Племянник Рамо — музыкант, мим, нахлебник, философ — одновременно высокомерен и раболепен, энергичен и ленив, циничен и искренен. Он прислушивается к себе, словно уличный скрипач — к своему инструменту. Внешне он типичный представитель рода подпольных:
«Когда я, жалкое существо, возвращаюсь вечером на свой чердак и забираюсь на свое убогое ложе, я весь съеживаюсь под одеялом, в груди — стеснение и трудно дышать; я будто и не дышу, а жалобно, еле слышно стону. А между тем какой-нибудь откупщик так храпит, что стены его опочивальни дрожат всей улице на диво»[150].
В архитектуре символизма чердаки и подвалы поменялись местами. Подвал, или, как сказал бы Достоевский, помещение сразу под половыми досками, — более сильный образ. Мы склонны воображать душу ярусами, и у нас выработалась языковая привычка, внушающая, что силы протеста и безумия поднимаются «снизу».

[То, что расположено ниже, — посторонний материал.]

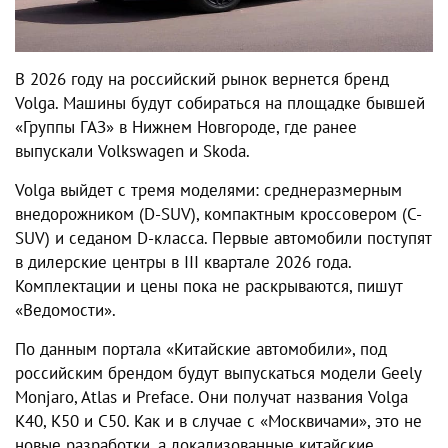
В 2026 году на российский рынок вернется бренд
Volga. Машины будут собираться на площадке бывшей
«Группы ГАЗ» в Нижнем Новгороде, где ранее
выпускали Volkswagen и Skoda.
Volga выйдет с тремя моделями: среднеразмерным
внедорожником (D-SUV), компактным кроссовером (C-
SUV) и седаном D-класса. Первые автомобили поступят
в дилерские центры в III квартале 2026 года.
Комплектации и цены пока не раскрываются, пишут
«Ведомости».
По данным портала «Китайские автомобили», под
российским брендом будут выпускаться модели Geely
Monjaro, Atlas и Preface. Они получат названия Volga
K40, K50 и C50. Как и в случае с «Москвичами», это не
новые разработки, а локализованные китайские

Племянник Рамо оказался пророком не только в своем противоречивом самоосмыслении, но и в открытом провозглашении того типа сокровенной правды, которую представители более ранних литератур маскировали или подавляли. Он был одним из первых исповедующихся в современном смысле, находясь у истоков традиции, которой предстоит долгая жизнь. В «Записках из подполья» эта традиция проявлена недвусмысленно. Но Достоевский полагал, что его предшественники, включая Руссо, были не вполне честны. Некоторые из них прикрывались лохмотьями, но никто не выходил по-настоящему голым.

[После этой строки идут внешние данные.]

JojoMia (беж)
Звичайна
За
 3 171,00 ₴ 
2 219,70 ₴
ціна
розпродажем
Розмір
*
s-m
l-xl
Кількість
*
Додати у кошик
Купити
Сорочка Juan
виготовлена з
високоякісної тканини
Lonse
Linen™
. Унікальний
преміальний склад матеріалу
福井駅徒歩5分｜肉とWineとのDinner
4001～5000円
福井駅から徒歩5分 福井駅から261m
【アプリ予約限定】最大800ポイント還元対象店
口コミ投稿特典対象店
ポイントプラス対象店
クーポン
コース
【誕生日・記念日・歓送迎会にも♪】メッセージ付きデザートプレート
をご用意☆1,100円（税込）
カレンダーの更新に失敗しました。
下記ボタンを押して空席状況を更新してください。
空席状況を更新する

Как остроумно отметил Низар[151], романтизм показал, что язык аристократии не всегда эквивалентен аристократизму языка. «Подпольные люди» пошли еще дальше. Они объявили, что литература, где изображены исключительно публичные действия и гостиные — гостиные и в душе, и в доме — есть придаток лицемерия. В человеке больше мрака, чем это могло присниться психологии рационализма. Они были заворожены сошествием разума в его собственные глубины — приключением столь великим, что внешняя реальность в сравнении с ним кажется пустяком. В 1799 году в своей книге, озаглавленной, что примечательно, «Нарывы воображения», Ж.-М. Шассеньон[152] восклицал:
«Всему сущему я предпочитаю себя; именно со своим „я“ мне довелось провести прекраснейшие минуты жизни; этого „я“ самого по себе, окруженного могилами и взывающего лишь к Великому, было бы достаточно мне для умиротворения среди руин вселенной».
Последний образ — пророчество о пределах, каких может достичь солипсизм. Он в точности предвосхищает восклицание рассказчика у Достоевского:
«Свету ли провалиться, или вот мне чаю не пить? Я скажу, что свету провалиться, а чтоб мне чай всегда пить».
Хотя преемники Дидро, включая Достоевского, открыли множественный образ индивидуальной души и продвинулись далеко вглубь словаря подсознания, фигура подпольного человека успела пройти через одну фантастическую промежуточную стадию. Готический «двойник» был попыткой четко выразить и конкретизировать новую психологию. Одна половина «двойника» олицетворяет привычную, рационалистическую, социальную часть человека. А другая — воплощает его демоническое подсознательное, чуждое разуму и потенциально преступное. Временами — как в новеллах По и Мюссе, в Ахаве и Федалле, в Мышкине и Рогожине — двойник, на самом деле, предполагает роковое сосуществование двух взаимозависимых, но отдельных людей. А в других случаях «двойники» сплавлены в едином персонаже — в Джекиле-Хайде или в Дориане Грее. Даже когда Достоевский использует не самые утонченные версии этого мифа — например, в «Голядкине»[153] или в беседах Ивана Карамазова с чертом, — он все равно показывает себя выдающимся исследователем шизофренического сознания. Но именно в «Записках из подполья» он наиболее убедительно решил задачу — как озвучить единым голосом многоязычный хаос бессознательного.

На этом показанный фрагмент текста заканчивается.